- Extracted data entries -
****
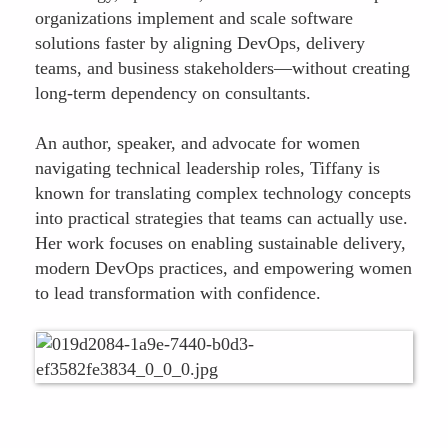
organizations implement and scale software
solutions faster by aligning DevOps, delivery
teams, and business stakeholders—without creating
long-term dependency on consultants.
An author, speaker, and advocate for women
navigating technical leadership roles, Tiffany is
known for translating complex technology concepts
into practical strategies that teams can actually use.
Her work focuses on enabling sustainable delivery,
modern DevOps practices, and empowering women
to lead transformation with confidence.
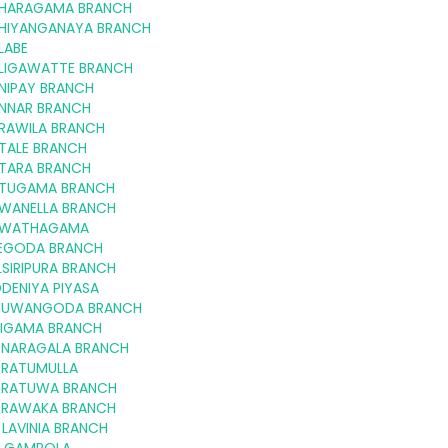
HARAGAMA BRANCH
HIYANGANAYA BRANCH
LABE
LIGAWATTE BRANCH
NIPAY BRANCH
NNAR BRANCH
RAWILA BRANCH
TALE BRANCH
TARA BRANCH
TUGAMA BRANCH
WANELLA BRANCH
WATHAGAMA
EGODA BRANCH
SIRIPURA BRANCH
DENIYA PIYASA
NUWANGODA BRANCH
RIGAMA BRANCH
NARAGALA BRANCH
RATUMULLA
RATUWA BRANCH
RAWAKA BRANCH
LAVINIA BRANCH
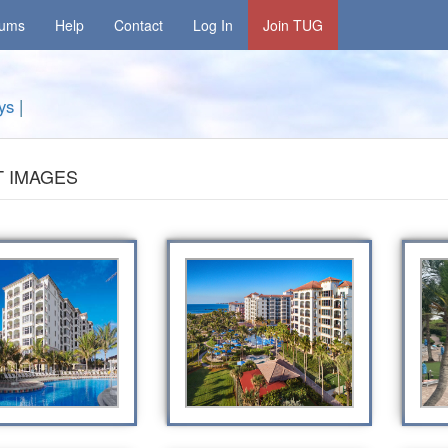
rums
Help
Contact
Log In
Join TUG
ys
|
 IMAGES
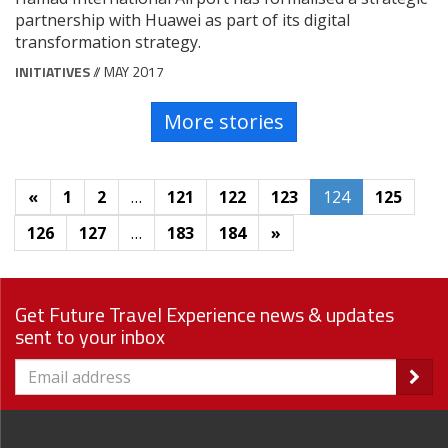
partnership with Huawei as part of its digital
transformation strategy.
INITIATIVES
// MAY 2017
More stories
«
1
2
…
121
122
123
124
125
126
127
…
183
184
»
Get Future Travel Experience news & updates
sent to your inbox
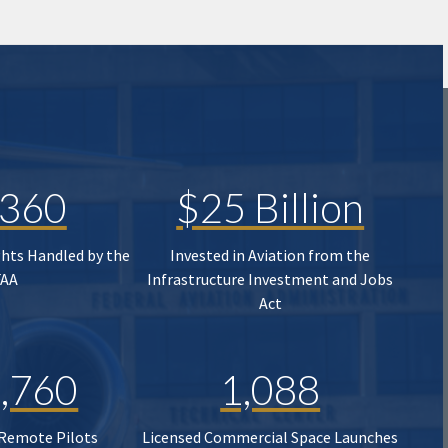
,360
$25 Billion
ghts Handled by the
Invested in Aviation from the
FAA
Infrastructure Investment and Jobs
Act
,760
1,088
 Remote Pilots
Licensed Commercial Space Launches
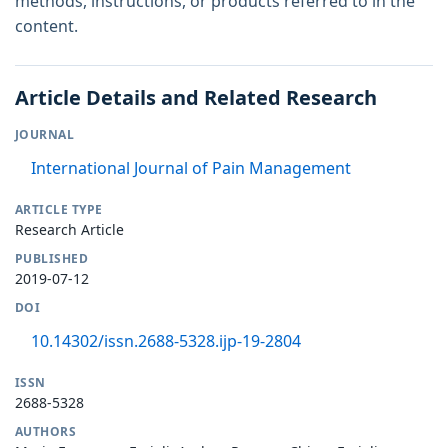
methods, instructions, or products referred to in the
content.
Article Details and Related Research
JOURNAL
International Journal of Pain Management
ARTICLE TYPE
Research Article
PUBLISHED
2019-07-12
DOI
10.14302/issn.2688-5328.ijp-19-2804
ISSN
2688-5328
AUTHORS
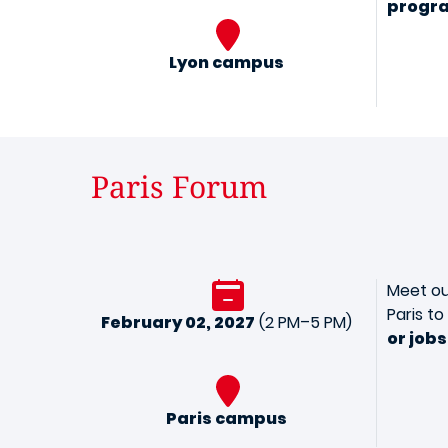
progr
Lyon campus
Paris Forum
Meet ou
Paris t
February 02, 2027
(2 PM–5 PM)
or jobs
Paris campus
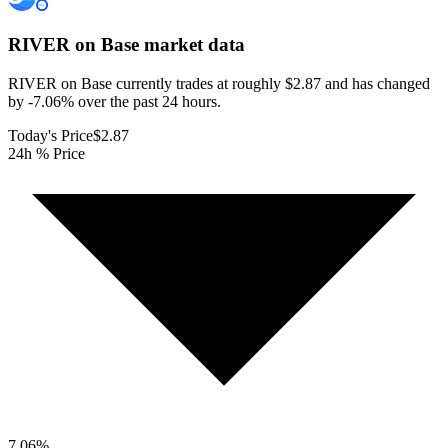
RIVER on Base
market data
RIVER on Base currently trades at roughly $2.87 and has changed
by -7.06% over the past 24 hours.
Today's Price
$2.87
24h % Price
7.06
%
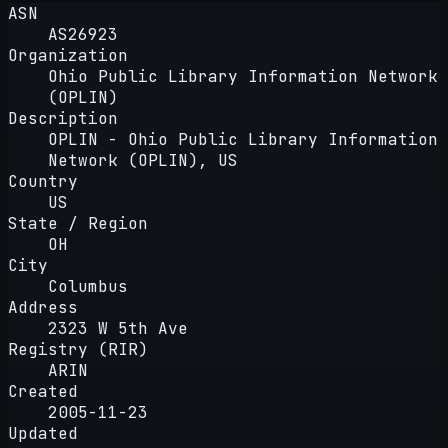
ASN
AS26923
Organization
Ohio Public Library Information Network
(OPLIN)
Description
OPLIN - Ohio Public Library Information
Network (OPLIN), US
Country
US
State / Region
OH
City
Columbus
Address
2323 W 5th Ave
Registry (RIR)
ARIN
Created
2005-11-23
Updated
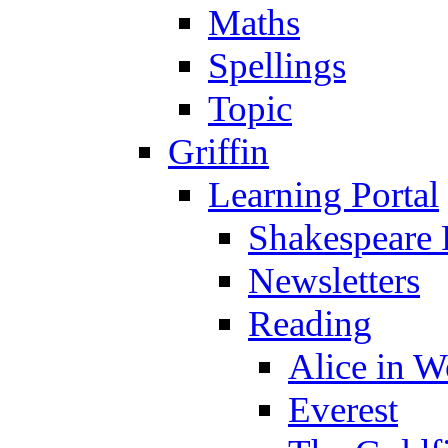
Maths
Spellings
Topic
Griffin
Learning Portal
Shakespeare 
Newsletters
Reading
Alice in 
Everest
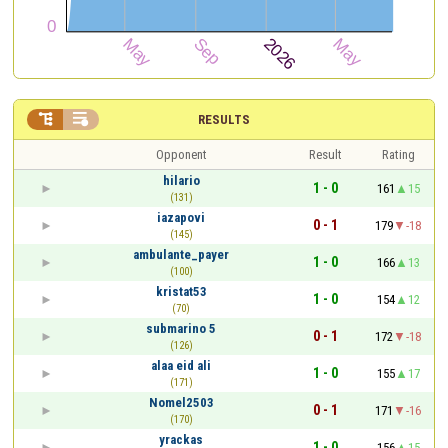


RESULTS
Opponent
Result
Rating
hilario
1 - 0
161
15
(131)
iazapovi
0 - 1
179
-18
(145)
ambulante_payer
1 - 0
166
13
(100)
kristat53
1 - 0
154
12
(70)
submarino 5
0 - 1
172
-18
(126)
alaa eid ali
1 - 0
155
17
(171)
Nomel2503
0 - 1
171
-16
(170)
yrackas
1 - 0
156
15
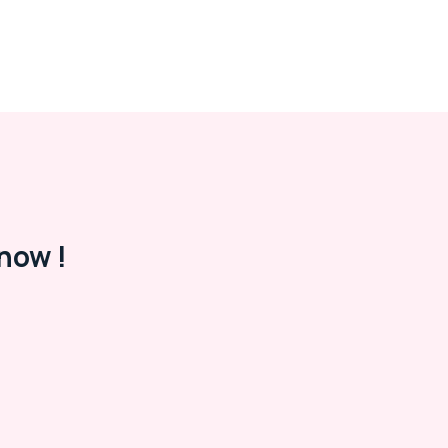
now !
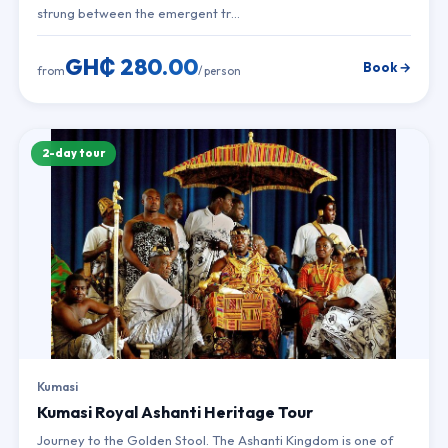
strung between the emergent tr…
GH₵ 280.00
Book →
from
/ person
2-day tour
Kumasi
Kumasi Royal Ashanti Heritage Tour
Journey to the Golden Stool. The Ashanti Kingdom is one of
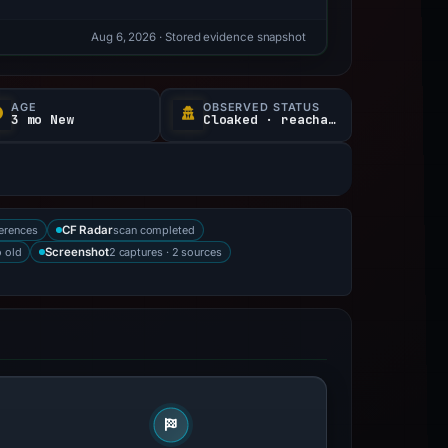
Aug 6, 2026
· Stored evidence snapshot
AGE
OBSERVED STATUS
3 mo New
Cloaked · reachable
erences
scan completed
CF Radar
 old
2 captures · 2 sources
Screenshot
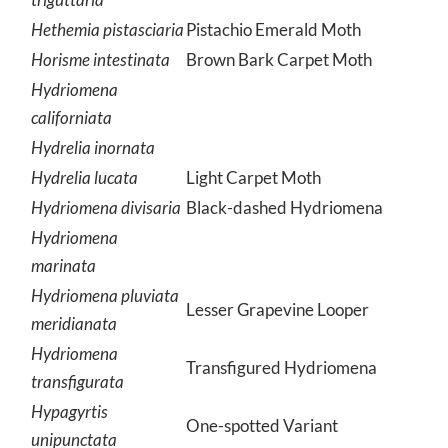
Hethemia pistasciaria
Pistachio Emerald Moth
Horisme intestinata
Brown Bark Carpet Moth
Hydriomena
californiata
Hydrelia inornata
Hydrelia lucata
Light Carpet Moth
Hydriomena divisaria
Black-dashed Hydriomena
Hydriomena
marinata
Hydriomena pluviata
Lesser Grapevine Looper
meridianata
Hydriomena
Transfigured Hydriomena
transfigurata
Hypagyrtis
One-spotted Variant
unipunctata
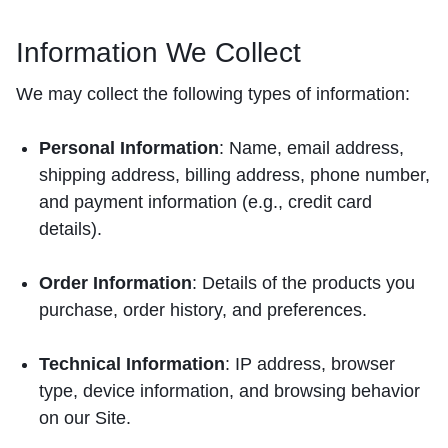
Information We Collect
We may collect the following types of information:
Personal Information
: Name, email address,
shipping address, billing address, phone number,
and payment information (e.g., credit card
details).
Order Information
: Details of the products you
purchase, order history, and preferences.
Technical Information
: IP address, browser
type, device information, and browsing behavior
on our Site.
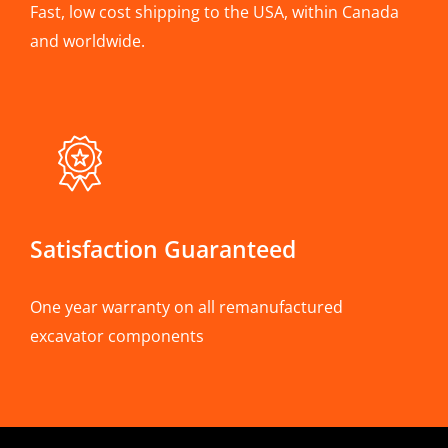
Fast, low cost shipping to the USA, within Canada
and worldwide.
Satisfaction Guaranteed
One year warranty on all remanufactured
excavator components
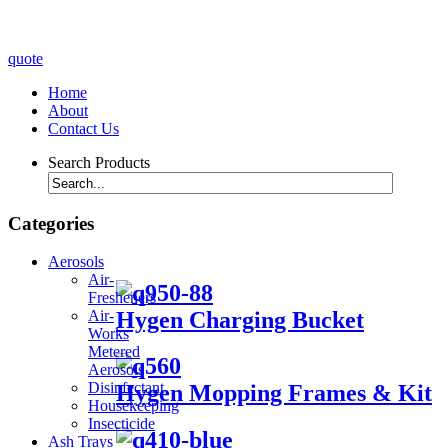
quote
Home
About
Contact Us
Search Products
Categories
Aerosols
Air-
Fresheners
Hygen Charging Bucket
Air-
Works
Metered
Aerosols
Disinfectant
Hygen Mopping Frames & Kit
Housekeeping
Insecticide
Ash Trays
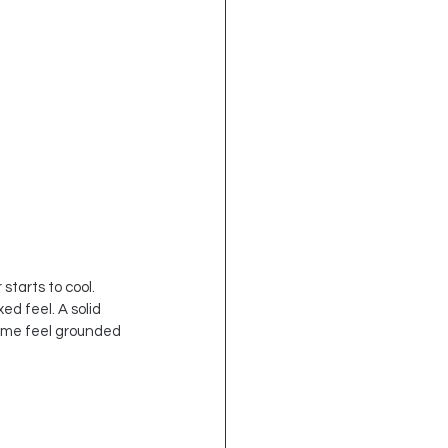
tarts to cool. 
d feel. A solid 
home feel grounded 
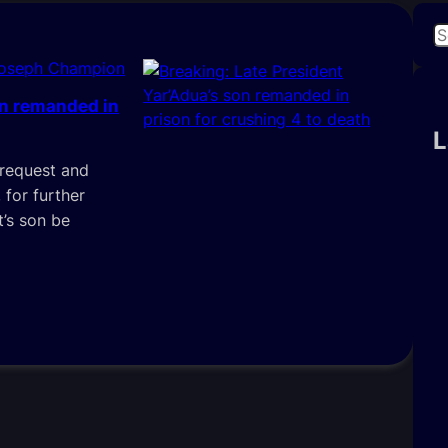
S
e
Joseph Champion
a
on remanded in
r
c
L
h
 request and
 for further
t’s son be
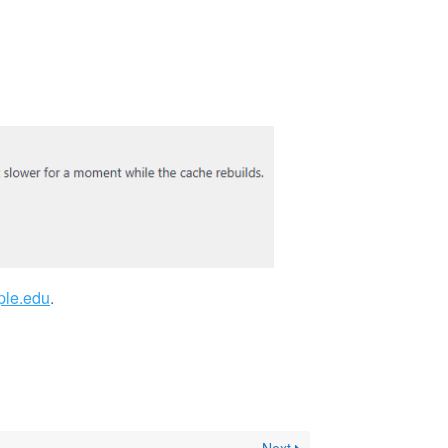
ple.edu
.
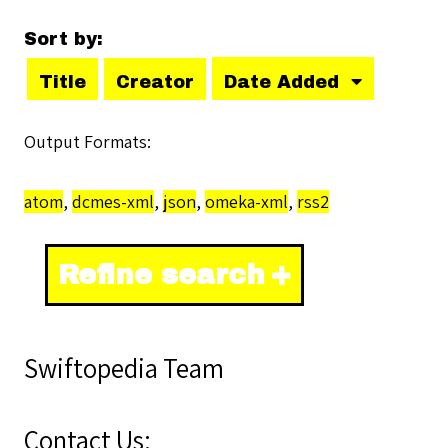
Sort by:
Title
Creator
Date Added
Output Formats
atom
,
dcmes-xml
,
json
,
omeka-xml
,
rss2
Refine search
Swiftopedia Team
Contact Us:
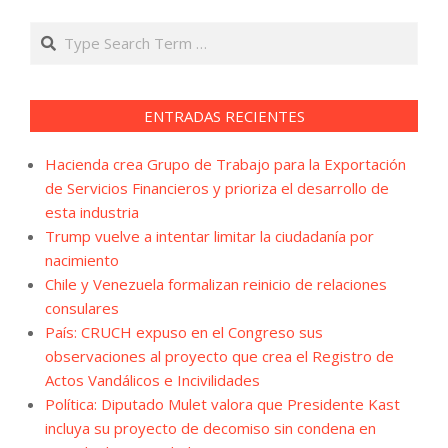
Search
ENTRADAS RECIENTES
Hacienda crea Grupo de Trabajo para la Exportación
de Servicios Financieros y prioriza el desarrollo de
esta industria
Trump vuelve a intentar limitar la ciudadanía por
nacimiento
Chile y Venezuela formalizan reinicio de relaciones
consulares
País: CRUCH expuso en el Congreso sus
observaciones al proyecto que crea el Registro de
Actos Vandálicos e Incivilidades
Política: Diputado Mulet valora que Presidente Kast
incluya su proyecto de decomiso sin condena en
****
- Task brief -
Repeat only the lines between the start of the data and the line with "SIRIPURA BRANCH", including those two lines, and skip the pictures.

- Solution -
organizations implement and scale software
solutions faster by aligning DevOps, delivery
teams, and business stakeholders—without creating
long-term dependency on consultants.
An author, speaker, and advocate for women
navigating technical leadership roles, Tiffany is
known for translating complex technology concepts
into practical strategies that teams can actually use.
Her work focuses on enabling sustainable delivery,
modern DevOps practices, and empowering women
to lead transformation with confidence.
HARAGAMA BRANCH
HIYANGANAYA BRANCH
LABE
LIGAWATTE BRANCH
NIPAY BRANCH
NNAR BRANCH
RAWILA BRANCH
TALE BRANCH
TARA BRANCH
TUGAMA BRANCH
WANELLA BRANCH
WATHAGAMA
EGODA BRANCH
SIRIPURA BRANCH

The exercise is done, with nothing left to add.